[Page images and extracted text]
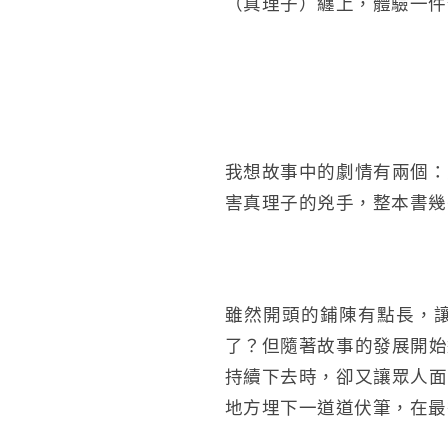
（真理子）纏上，體驗一件
我想故事中的劇情有兩個：
害真理子的兇手，整本書幾
雖然開頭的鋪陳有點長，
了？但隨著故事的發展開始
持續下去時，卻又讓眾人面
地方埋下一道道伏筆，在最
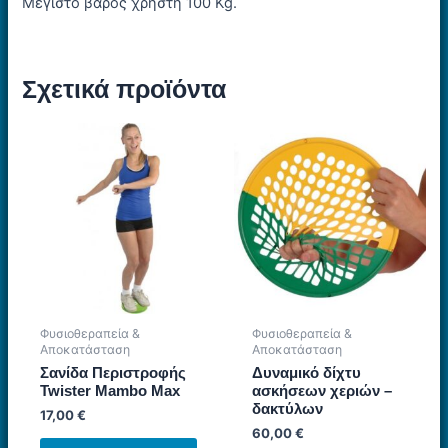
Μέγιστο βάρος χρήστη 100 Kg.
Σχετικά προϊόντα
Φυσιοθεραπεία &
Φυσιοθεραπεία &
Αποκατάσταση
Αποκατάσταση
Σανίδα Περιστροφής
Δυναμικό δίχτυ
Twister Mambo Max
ασκήσεων χεριών –
δακτύλων
17,00
€
60,00
€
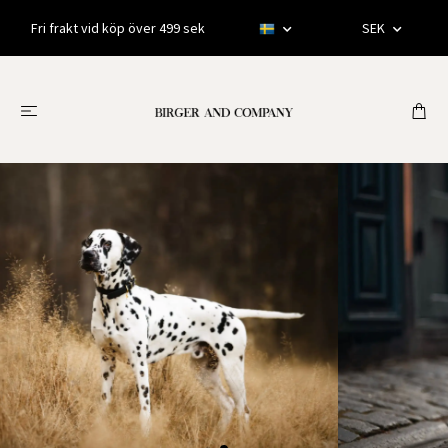
Fri frakt vid köp över 499 sek
SEK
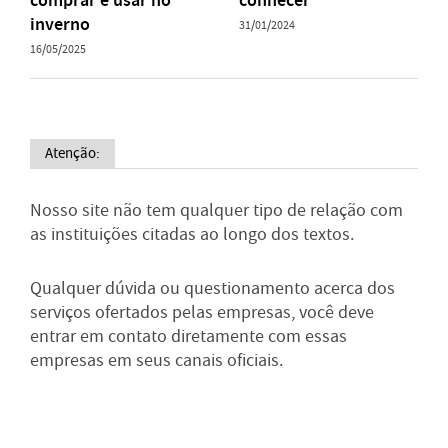
inverno
31/01/2024
16/05/2025
Atenção:
Nosso site não tem qualquer tipo de relação com
as instituições citadas ao longo dos textos.
Qualquer dúvida ou questionamento acerca dos
serviços ofertados pelas empresas, você deve
entrar em contato diretamente com essas
empresas em seus canais oficiais.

■ **AIM OF THE EXERCISE**
For each line of the data that includes the word "empresas", return a copy of it.

■ **COMPLETED EXERCISE**
serviços ofertados pelas empresas, você deve
empresas em seus canais oficiais.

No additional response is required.